Metrolinx has been working on building the Crosstown since summer 2013. The project’s boring machines originally began at Yonge, tunneled west until they reached Allen Road in April, and have been making their way back to Yonge since June.
Meanwhile, the surface work that midtown residents are familiar with has involved constructing the headwalls of future stations — underground support structures at the east and west ends that must be installed before the tunnel boring machines can arrive. Once the boring machines finish their current digging in 2016, further work on the stations can begin.
It’s a complicated project with a lot of moving gears, Metrolinx spokesperson Jamie Robinson says, and while he acknowledges that there is ‘room for improvement” in the communication process between Metrolinx and the businesses along Eglinton Avenue West, Robinson also says that the agency does its best to support business owners affected by the construction, including by distributing its construction schedule to affected parties whenever it has a firm timeline in place.
“[Contractors] do the work at a fixed price… and they’ve got an end date,” Robinson says. “How they manage within that is entirely up to them. That’s the nature of the work that gets done.”

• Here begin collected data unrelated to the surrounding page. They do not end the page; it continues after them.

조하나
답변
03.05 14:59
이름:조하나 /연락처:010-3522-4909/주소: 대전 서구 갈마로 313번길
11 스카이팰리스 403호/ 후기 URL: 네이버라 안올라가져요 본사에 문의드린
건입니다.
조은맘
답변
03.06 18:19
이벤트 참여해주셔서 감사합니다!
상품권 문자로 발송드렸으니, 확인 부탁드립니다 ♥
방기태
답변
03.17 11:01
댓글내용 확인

Usually the contractors provide Metrolinx with the appropriate information in a timely manner, Robinson says, and the agency distributes it, with the goal of informing affected residents and business owners at least two weeks in advance.
“But there have been a couple of instances where some unanticipated impacts will come up late in the game,” he says.
The problem with Metrolinx’s small business support system is that it isn’t in sync with the realities of running one, Sirois says. For example, one business owner had trucks in front of his store for six days in a row, she says, and it took Metrolinx two weeks to investigate the problem.
“They said, ‘Well, the construction’s only going to be there for two or three weeks,’” she says. “Holy cow – two or three weeks! That’s a lifetime to a storekeeper.”
Ward 22 Councillor Josh Matlow, who has engaged with both sides, says that while Metrolinx does make an effort to share information, and that agency representatives have attended every meeting he’s invited them to, many, many small business owners have told him that the organization does not share its information in a timely or detailed enough manner.
“So many small business owners had to make a lot of sacrifices while this important transit project has been built,” Matlow says. “At the very least, they deserve timely information so they can make proactive decisions.”